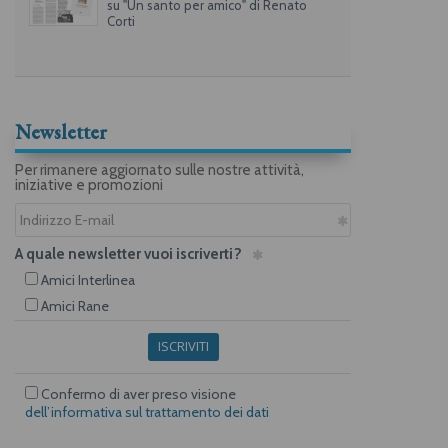
su "Un santo per amico" di Renato
Corti
Newsletter
Per rimanere aggiornato sulle nostre attività,
iniziative e promozioni
A quale newsletter vuoi iscriverti?
Amici Interlinea
Amici Rane
ISCRIVITI
Confermo di aver preso visione
dell’informativa sul trattamento dei dati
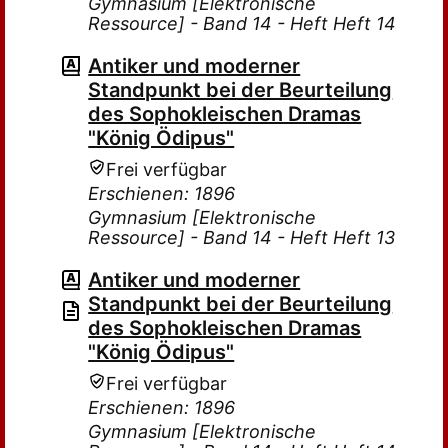
Gymnasium [Elektronische
Ressource] - Band 14 - Heft Heft 14
Antiker und moderner
Standpunkt bei der Beurteilung
des Sophokleischen Dramas
"König Ödipus"
Frei verfügbar
Erschienen: 1896
Gymnasium [Elektronische
Ressource] - Band 14 - Heft Heft 13
Antiker und moderner
Standpunkt bei der Beurteilung
des Sophokleischen Dramas
"König Ödipus"
Frei verfügbar
Erschienen: 1896
Gymnasium [Elektronische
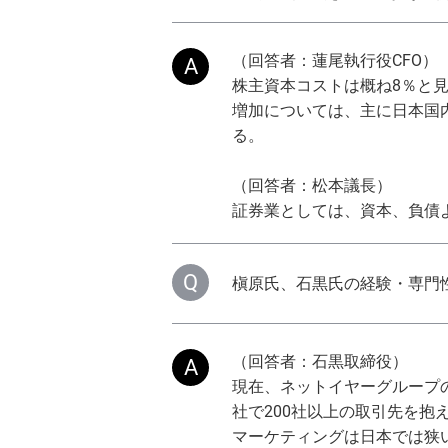
（回答者：蓮尾執行役CF
株主資本コストは概ね8％と見
増加については、主に日本国
る。
（回答者：松本議長）
証券業としては、資本、負債よ
槇原氏、石黒氏の経験・専門
（回答者：石黒取締役）
現在、ネットイヤーグループ
社で200社以上の取引先を抱
マーケティングは日本では狭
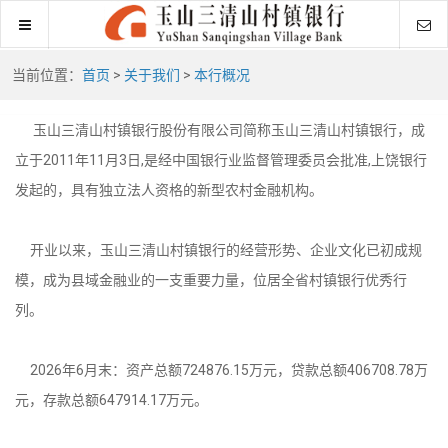
当前位置：
首页
>
关于我们
>
本行概况
玉山三清山村镇银行股份有限公司简称玉山三清山村镇银行，成
立于2011年11月3日,是经中国银行业监督管理委员会批准,上饶银行
发起的，具有独立法人资格的新型农村金融机构。
开业以来，玉山三清山村镇银行的经营形势、企业文化已初成规
模，成为县域金融业的一支重要力量，位居全省村镇银行优秀行
列。
2026年6月末：资产总额724876.15万元，贷款总额406708.78万
元，存款总额647914.17万元。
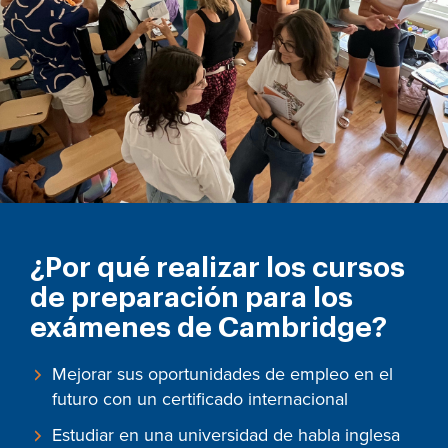
¿Por qué realizar los cursos
de preparación para los
exámenes de Cambridge?
Mejorar sus oportunidades de empleo en el
futuro con un certificado internacional
Estudiar en una universidad de habla inglesa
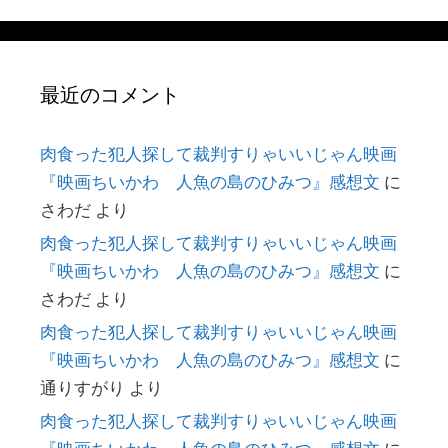
最近のコメント
肉食った犯人探して裁判すりゃいいじゃん映画
『映画ちいかわ 人魚の島のひみつ』感想文
に
さわだ
より
肉食った犯人探して裁判すりゃいいじゃん映画
『映画ちいかわ 人魚の島のひみつ』感想文
に
さわだ
より
肉食った犯人探して裁判すりゃいいじゃん映画
『映画ちいかわ 人魚の島のひみつ』感想文
に
通りすがり
より
肉食った犯人探して裁判すりゃいいじゃん映画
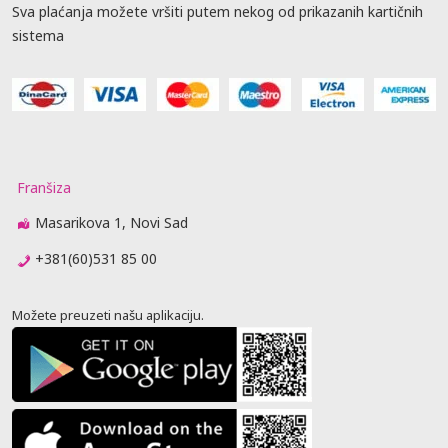
Sva plaćanja možete vršiti putem nekog od prikazanih kartičnih
sistema
Franšiza
Masarikova 1, Novi Sad
+381(60)531 85 00
Možete preuzeti našu aplikaciju.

.....

Work required: Exactly how many lines of the listing hold the word "Ressource"? Give the number with nothing else.

Response for this exercise: 2